DuoLoRA: Cycle-Consistent and Rank-Disentangled Content-Style Personalization¶

Conference: ICCV 2025
arXiv: 2504.13206
Code: None
Area: Model Compression
Keywords: LoRA merging, content-style personalization, cycle consistency, rank disentanglement, diffusion models

TL;DR¶

DuoLoRA introduces rank-dimension mask learning (ZipRank) for LoRA merging, combined with SDXL layer priors and a cycle-consistent merging loss (Constyle loss), enabling efficient content-style LoRA composition that surpasses ZipLoRA and other state-of-the-art methods across multiple benchmarks while reducing trainable parameters by 19×.

Background & Motivation¶

Personalized generation with text-to-image diffusion models has attracted considerable attention. Users wish to simultaneously specify the content (e.g., a specific dog) and style (e.g., impressionism) of generated images, yet existing methods struggle to faithfully preserve both within a single model.

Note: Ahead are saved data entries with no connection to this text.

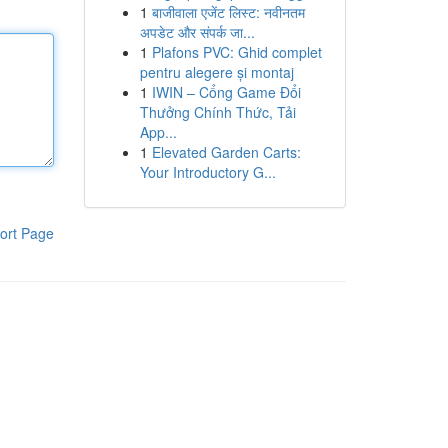
1
बाजीवाला एजेंट लिस्ट: नवीनतम
अपडेट और संपर्क जा...
1
Plafons PVC: Ghid complet
pentru alegere și montaj
1
IWIN – Cổng Game Đổi
Thưởng Chính Thức, Tải
App...
1
Elevated Garden Carts:
Your Introductory G...
ort Page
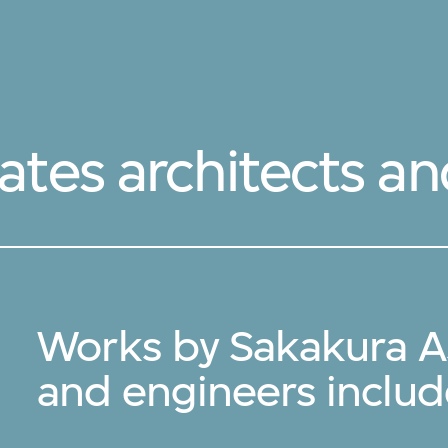
ates architects a
Works by Sakakura As
and engineers inclu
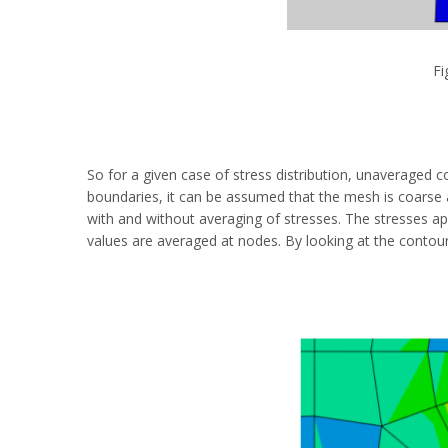
Fi
So for a given case of stress distribution, unaveraged c
boundaries, it can be assumed that the mesh is coarse a
with and without averaging of stresses. The stresses 
values are averaged at nodes. By looking at the contour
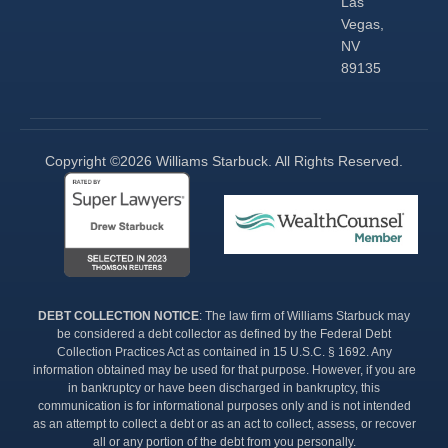
Las
Vegas,
NV
89135
Copyright ©2026 Williams Starbuck. All Rights Reserved.​
DEBT COLLECTION NOTICE
: The law firm of Williams Starbuck may
be considered a debt collector as defined by the Federal Debt
Collection Practices Act as contained in 15 U.S.C. § 1692. Any
information obtained may be used for that purpose. However, if you are
in bankruptcy or have been discharged in bankruptcy, this
communication is for informational purposes only and is not intended
as an attempt to collect a debt or as an act to collect, assess, or recover
all or any portion of the debt from you personally.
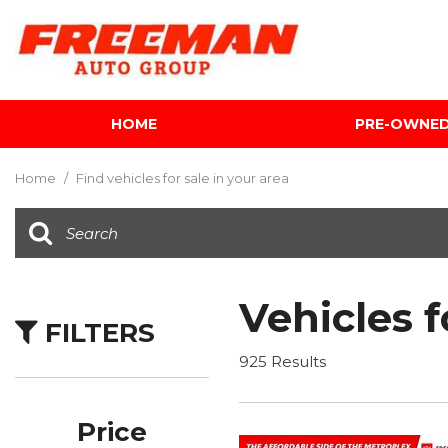
HOME
PRE-OWNE
View all
[603]
Home
/
Find vehicles for sale in your area
Cars
[118]
Trucks
[139]
Vehicles f
FILTERS
SUVs & Crossovers
[340]
925 Results
Vans
[5]
Price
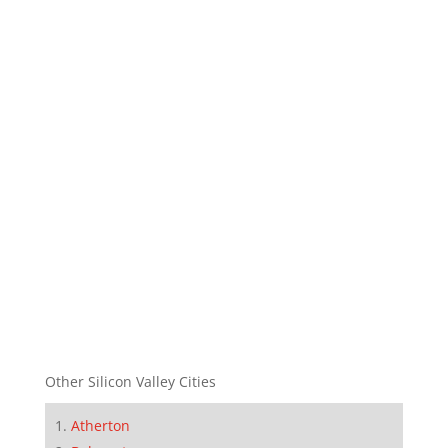
Other Silicon Valley Cities
Atherton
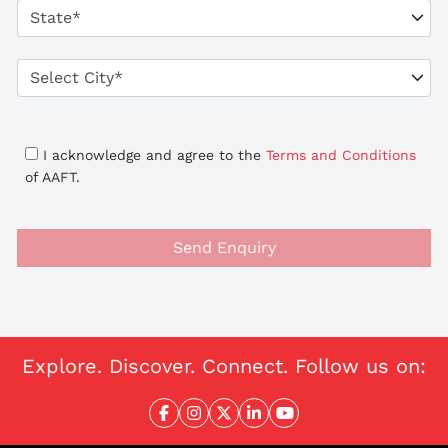
I acknowledge and agree to the
Terms and Conditions
of AAFT.
Send Enquiry
Explore. Discover. Connect. Follow us on:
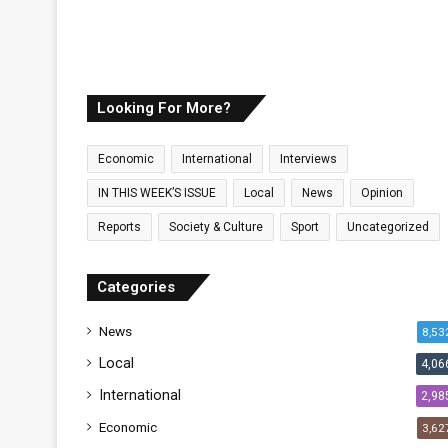
Looking For More?
Economic
International
Interviews
IN THIS WEEK’S ISSUE
Local
News
Opinion
Reports
Society & Culture
Sport
Uncategorized
Categories
News
8,53
Local
4,06
International
2,98
Economic
3,62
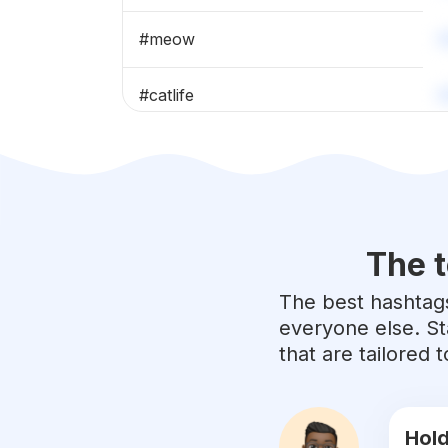
#
meow
#
catlife
#
catlovers
#
catoftheday
The t
#
cats_of_instagram
The best hashtags
#
kittens
everyone else. St
that are tailored
#
kittensofinstagram
#
cutecat
Hold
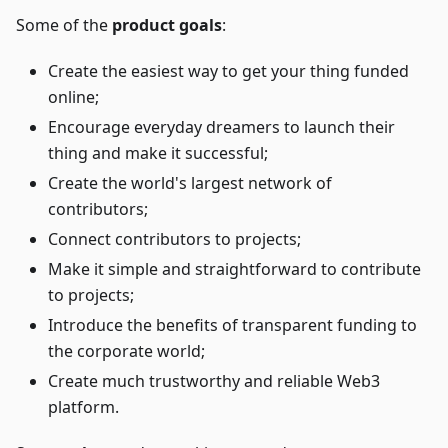
Some of the
product goals
:
Create the easiest way to get your thing funded
online;
Encourage everyday dreamers to launch their
thing and make it successful;
Create the world's largest network of
contributors;
Connect contributors to projects;
Make it simple and straightforward to contribute
to projects;
Introduce the benefits of transparent funding to
the corporate world;
Create much trustworthy and reliable Web3
platform.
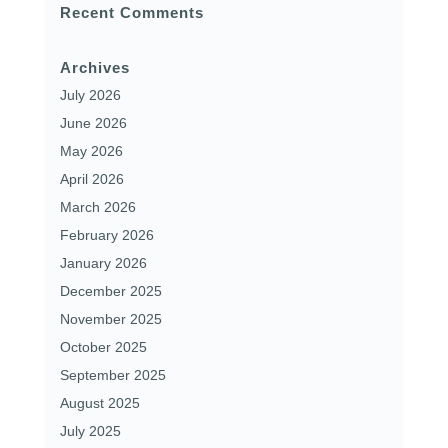
Recent Comments
Archives
July 2026
June 2026
May 2026
April 2026
March 2026
February 2026
January 2026
December 2025
November 2025
October 2025
September 2025
August 2025
July 2025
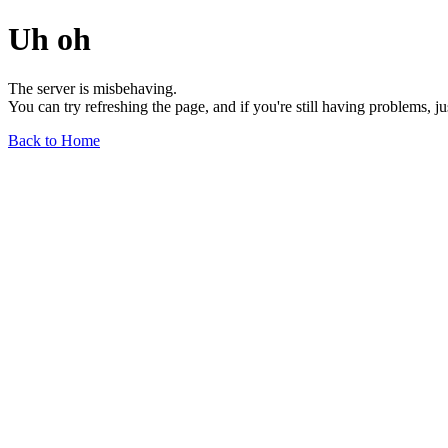
Uh oh
The server is misbehaving.
You can try refreshing the page, and if you're still having problems, j
Back to Home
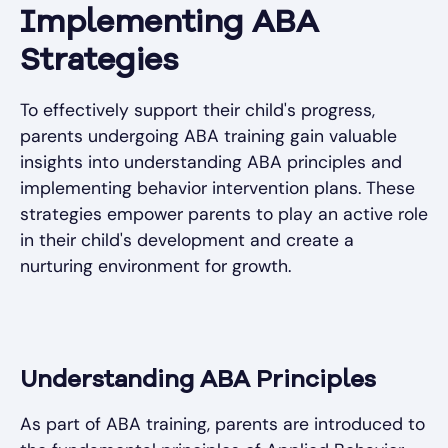
Implementing ABA
Strategies
To effectively support their child's progress,
parents undergoing ABA training gain valuable
insights into understanding ABA principles and
implementing behavior intervention plans. These
strategies empower parents to play an active role
in their child's development and create a
nurturing environment for growth.
Understanding ABA Principles
As part of ABA training, parents are introduced to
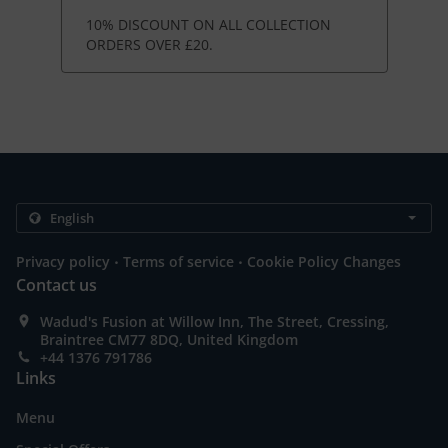
10% DISCOUNT ON ALL COLLECTION
ORDERS OVER £20.
.
.
Privacy policy
Terms of service
Cookie Policy Changes
Contact us
Wadud's Fusion at Willow Inn, The Street, Cressing,
Braintree CM77 8DQ, United Kingdom
+44 1376 791786
Links
Menu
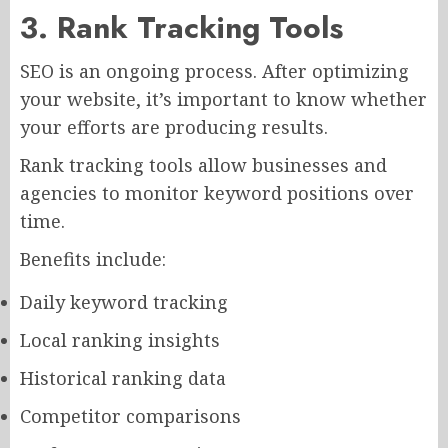
3. Rank Tracking Tools
SEO is an ongoing process. After optimizing
your website, it’s important to know whether
your efforts are producing results.
Rank tracking tools allow businesses and
agencies to monitor keyword positions over
time.
Benefits include:
Daily keyword tracking
Local ranking insights
Historical ranking data
Competitor comparisons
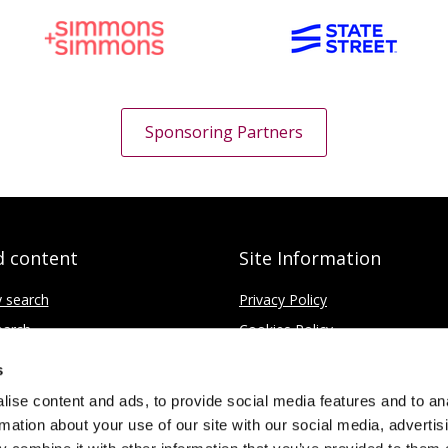
Sponsoring Partners
d content
Site Information
y search
Privacy Policy
earch
Cookies Policy
ce
Disclaimer
s
Contact
ise content and ads, to provide social media features and to an
rmation about your use of our site with our social media, advertis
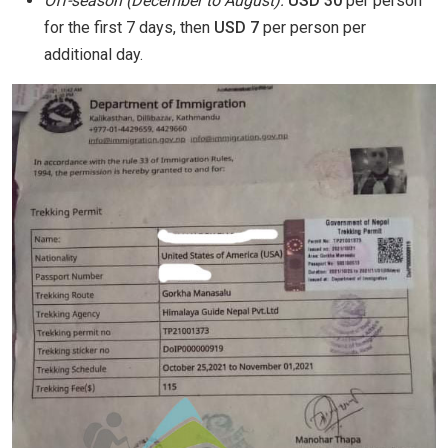
Off-season (December to August):
USD 30
per person
for the first 7 days, then
USD 7
per person per
additional day.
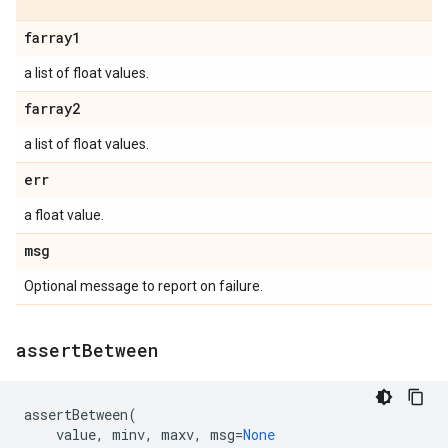
farray1
a list of float values.
farray2
a list of float values.
err
a float value.
msg
Optional message to report on failure.
assert
Between
assertBetween
(
value
,
minv
,
maxv
,
msg
=
None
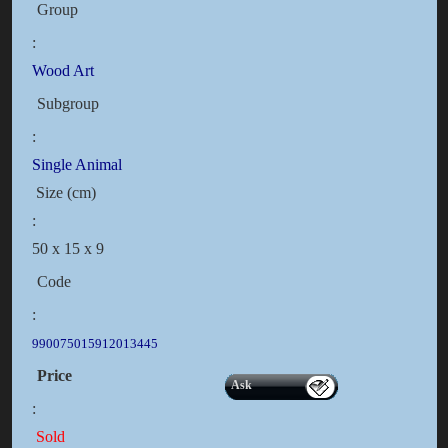
Group
:
Wood Art
Subgroup
:
Single Animal
Size (cm)
:
50 x 15 x 9
Code
:
990075015912013445
Price
Ask
:
Sold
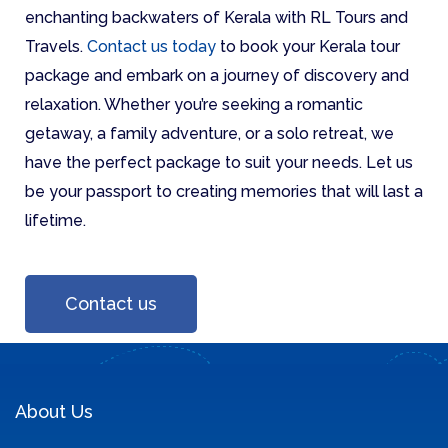
enchanting backwaters of Kerala with RL Tours and
Travels.
Contact us today
to book your Kerala tour
package and embark on a journey of discovery and
relaxation. Whether you’re seeking a romantic
getaway, a family adventure, or a solo retreat, we
have the perfect package to suit your needs. Let us
be your passport to creating memories that will last a
lifetime.
Contact us
About Us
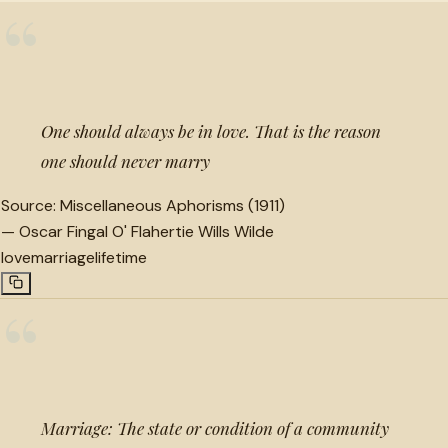
“
One should always be in love. That is the reason
one should never marry
Source:
Miscellaneous Aphorisms (1911)
—
Oscar Fingal O' Flahertie Wills Wilde
love
marriage
lifetime
“
Marriage: The state or condition of a community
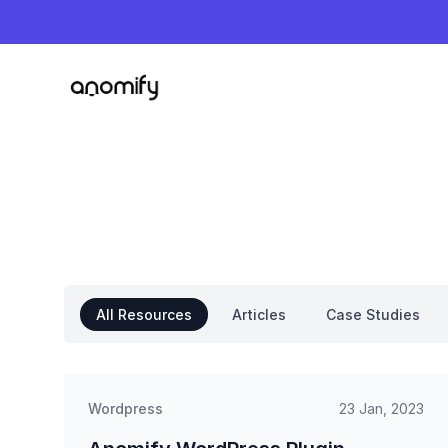
Anomify
All Resources
Articles
Case Studies
Wordpress
23 Jan, 2023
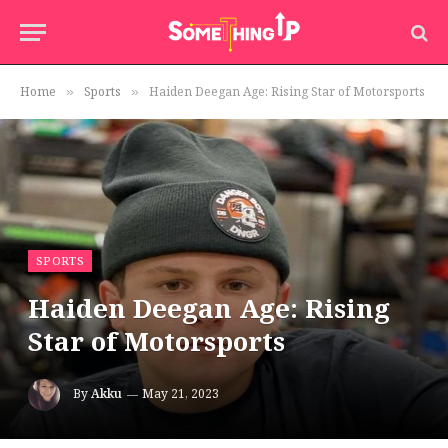
Home
Sports
Haiden Deegan Age: Rising Star of Motorsports
»
»
SPORTS
Haiden Deegan Age: Rising
Star of Motorsports
By
Akku
May 21, 2023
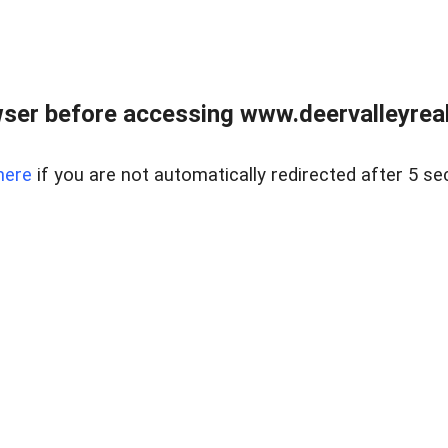
ser before accessing www.deervalleyreal
here
if you are not automatically redirected after 5 se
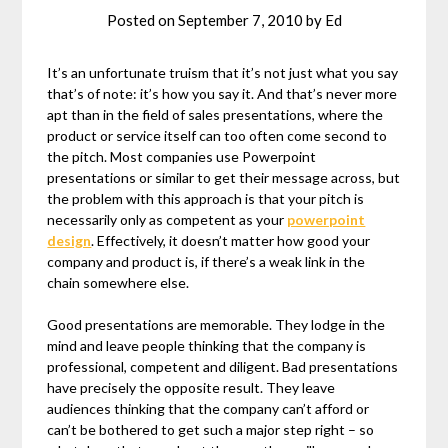
Posted on
September 7, 2010
by
Ed
It’s an unfortunate truism that it’s not just what you say
that’s of note: it’s how you say it. And that’s never more
apt than in the field of sales presentations, where the
product or service itself can too often come second to
the pitch. Most companies use Powerpoint
presentations or similar to get their message across, but
the problem with this approach is that your pitch is
necessarily only as competent as your
powerpoint
design
. Effectively, it doesn’t matter how good your
company and product is, if there’s a weak link in the
chain somewhere else.
Good presentations are memorable. They lodge in the
mind and leave people thinking that the company is
professional, competent and diligent. Bad presentations
have precisely the opposite result. They leave
audiences thinking that the company can’t afford or
can’t be bothered to get such a major step right – so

LoRA (Low-Rank Adapter) has become the dominant paradigm for personalization owing to its parameter efficiency: separate content and style LoRAs are trained and subsequently merged. ZipLoRA is a representative approach that merges content and style by learning masks over the output dimension of LoRA. However, ZipLoRA suffers from three critical limitations:

Unreasonable independence assumption: ZipLoRA treats content and style as independent entities, whereas they are inherently entangled.

Poor parameter efficiency: Learning masks over the output dimension requires a large number of trainable parameters (1.33M).

Lack of adaptive rank flexibility: The same rank is applied to both content and style LoRAs, ignoring the fact that different layers have different representational demands for content and style.

The core problem addressed in this paper is how to achieve adaptive rank flexibility while reducing fine-tuning cost and enhancing the separation of content and style distributions. The approach exploits the differences in content and style encoding preferences across layers of different resolutions in the SDXL UNet architecture.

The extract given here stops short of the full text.